Amir, while the benefit of a separate clock line is debatable, would you care to discuss what in the protocols themselves might make one or the other better in terms of jitter (or anything else)? Data encoding and such that could lead to lower/higher jitter, BER, etc. I don't know the standards off-hand and a quick summary might be useful (?)
The separate clock eliminates data dependent jitter that can be caused on S/PDIF. Outside of that, yes, it doesn't necessarily make things better or worse.
I don't think the problem has anything to do with the protocol. It simply is the case that to get audio, you have to decode and process everything that comes over HDMI. This lights up a ton of circuits in the receiver. That creates lot of coupling opportunities in the receiver to the DAC. I saw two manifestations of this:
1. Low frequency noise. This was random noise bleeding into the clock circuits at frequencies up to a few Khz but mostly clustered below 1 Khz.

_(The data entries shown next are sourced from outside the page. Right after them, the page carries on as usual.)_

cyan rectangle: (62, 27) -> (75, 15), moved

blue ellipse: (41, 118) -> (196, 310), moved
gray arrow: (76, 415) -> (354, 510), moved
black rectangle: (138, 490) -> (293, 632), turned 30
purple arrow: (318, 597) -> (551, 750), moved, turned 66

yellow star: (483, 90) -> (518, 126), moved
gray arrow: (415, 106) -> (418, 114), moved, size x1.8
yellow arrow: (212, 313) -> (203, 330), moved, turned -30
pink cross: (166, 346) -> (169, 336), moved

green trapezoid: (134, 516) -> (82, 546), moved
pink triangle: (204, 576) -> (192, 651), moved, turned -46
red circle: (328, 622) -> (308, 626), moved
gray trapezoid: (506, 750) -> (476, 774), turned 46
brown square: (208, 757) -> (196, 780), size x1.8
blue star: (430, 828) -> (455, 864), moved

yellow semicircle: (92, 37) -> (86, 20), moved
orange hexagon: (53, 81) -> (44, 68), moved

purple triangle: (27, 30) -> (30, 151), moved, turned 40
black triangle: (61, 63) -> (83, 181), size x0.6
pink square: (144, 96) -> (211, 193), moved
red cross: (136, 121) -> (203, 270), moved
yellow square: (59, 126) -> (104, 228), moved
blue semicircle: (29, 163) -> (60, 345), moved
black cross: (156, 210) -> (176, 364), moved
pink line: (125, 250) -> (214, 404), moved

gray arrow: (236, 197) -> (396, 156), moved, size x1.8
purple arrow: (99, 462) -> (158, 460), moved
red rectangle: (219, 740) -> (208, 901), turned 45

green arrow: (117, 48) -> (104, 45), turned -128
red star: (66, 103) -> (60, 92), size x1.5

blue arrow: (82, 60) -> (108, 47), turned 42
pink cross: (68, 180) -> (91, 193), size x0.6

I take this as being the sum total of a ton of circuits doing whatever they are doing, appearing at the end as random noise over DAC clock.
2. Correlated noise at specific frequencies of tens of Hz. I thought I would be able to correlate it to video refresh rate and such but could not reach that conclusion. Either way, there are activities/timed events on at the receiver at these regular intervals and they would show up on the DAC clock.
The identical device over S/PDIF would have far lower levels of both. The noise would almost disappear and the correlated jitter spikes would vary and be at much reduced levels.
Especially problematic was that you could corrupt S/PDIF performance if you just plugged the HDMI cable in! Mind you, the noise level would be far lower than if you used HDMI as the input but clearly the HDMI cable was coupling the source and destination electrically and causing noise to bleed into the receiver even when you were using the cleaner S/PDIF input. Or alternatively, maybe the input HDMI receiver is running even if that input is not selected and some of its activities bleed into the rest of the system.
Note that one implementation, the Mark Levinson Processor, managed to keep HDMI noise almost completely out of the way. So we could say that the "protocol" is no the problem as it can be implemented well. Then again, the notion of slaving audio to video in all cases and hence forcing the system to deal with video seems wrong. There could have been a data channel that worked independent of video.